The problem -> Your task is to transcribe all the entries exactly, excluding pictures.

= Beginning of Section =

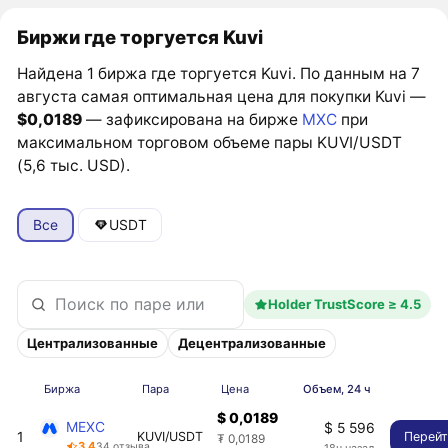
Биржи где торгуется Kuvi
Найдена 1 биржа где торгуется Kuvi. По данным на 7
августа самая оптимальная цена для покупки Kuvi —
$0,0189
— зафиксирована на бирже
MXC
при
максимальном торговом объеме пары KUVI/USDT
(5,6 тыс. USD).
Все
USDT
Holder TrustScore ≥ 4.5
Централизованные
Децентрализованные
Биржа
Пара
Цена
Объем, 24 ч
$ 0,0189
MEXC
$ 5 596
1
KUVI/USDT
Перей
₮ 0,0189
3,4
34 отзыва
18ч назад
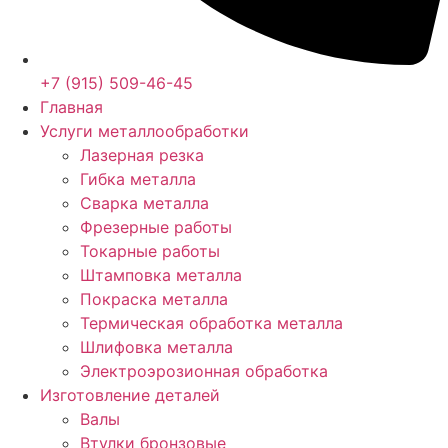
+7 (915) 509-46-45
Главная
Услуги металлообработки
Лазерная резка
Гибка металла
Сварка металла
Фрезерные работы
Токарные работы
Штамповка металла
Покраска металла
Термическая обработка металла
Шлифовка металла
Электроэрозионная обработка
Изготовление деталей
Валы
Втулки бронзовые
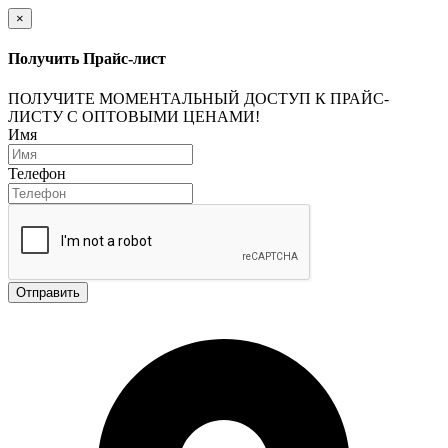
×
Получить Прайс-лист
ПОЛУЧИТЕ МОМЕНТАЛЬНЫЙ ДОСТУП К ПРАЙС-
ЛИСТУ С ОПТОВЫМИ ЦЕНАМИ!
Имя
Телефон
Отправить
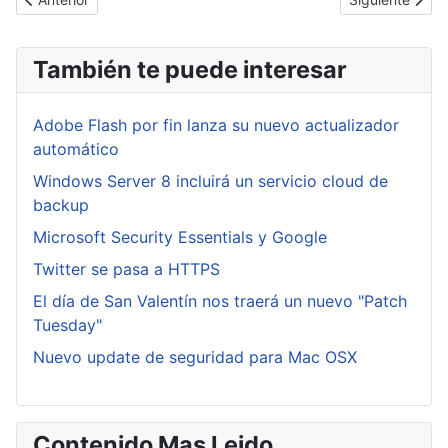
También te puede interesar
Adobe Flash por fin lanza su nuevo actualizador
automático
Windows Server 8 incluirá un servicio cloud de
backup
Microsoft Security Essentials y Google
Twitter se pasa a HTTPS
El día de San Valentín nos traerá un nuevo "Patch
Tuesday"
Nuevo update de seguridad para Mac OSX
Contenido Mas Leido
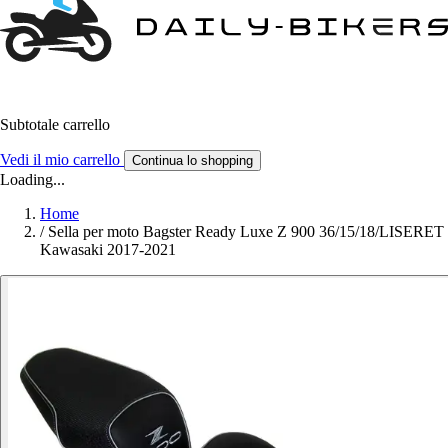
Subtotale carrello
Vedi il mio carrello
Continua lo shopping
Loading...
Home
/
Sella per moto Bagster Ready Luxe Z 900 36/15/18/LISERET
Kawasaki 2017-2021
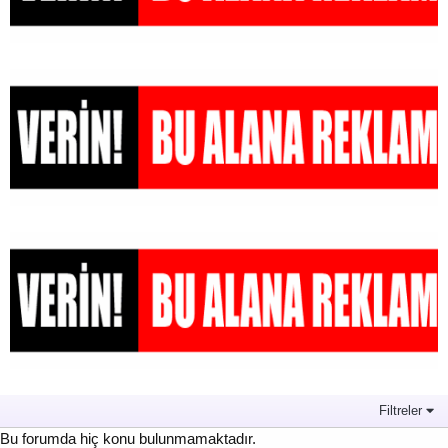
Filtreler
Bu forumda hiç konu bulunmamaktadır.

= End of Section =

Answer to this problem ->
Биржи где торгуется Kuvi
Найдена 1 биржа где торгуется Kuvi. По данным на 7
августа самая оптимальная цена для покупки Kuvi —
$0,0189
— зафиксирована на бирже
MXC
при
максимальном торговом объеме пары KUVI/USDT
(5,6 тыс. USD).
Все
USDT
Holder TrustScore ≥ 4.5
Централизованные
Децентрализованные
Биржа
Пара
Цена
Объем, 24 ч
$ 0,0189
MEXC
$ 5 596
1
KUVI/USDT
Перей
₮ 0,0189
3,4
34 отзыва
18ч назад
+7 (915) 509-46-45
Главная
Услуги металлообработки
Лазерная резка
Гибка металла
Сварка металла
Фрезерные работы
Токарные работы
Штамповка металла
Покраска металла
Термическая обработка металла
Шлифовка металла
Электроэрозионная обработка
Изготовление деталей
Валы
Втулки бронзовые
×
Получить Прайс-лист
ПОЛУЧИТЕ МОМЕНТАЛЬНЫЙ ДОСТУП К ПРАЙС-
ЛИСТУ С ОПТОВЫМИ ЦЕНАМИ!
Имя
Телефон
Отправить
También te puede interesar
Adobe Flash por fin lanza su nuevo actualizador
automático
Windows Server 8 incluirá un servicio cloud de
backup
Microsoft Security Essentials y Google
Twitter se pasa a HTTPS
El día de San Valentín nos traerá un nuevo "Patch
Tuesday"
Nuevo update de seguridad para Mac OSX
Contenido Mas Leido
Subtotale carrello
Vedi il mio carrello
Continua lo shopping
Loading...
Home
/
Sella per moto Bagster Ready Luxe Z 900 36/15/18/LISERET
Kawasaki 2017-2021
Filtreler
Bu forumda hiç konu bulunmamaktadır.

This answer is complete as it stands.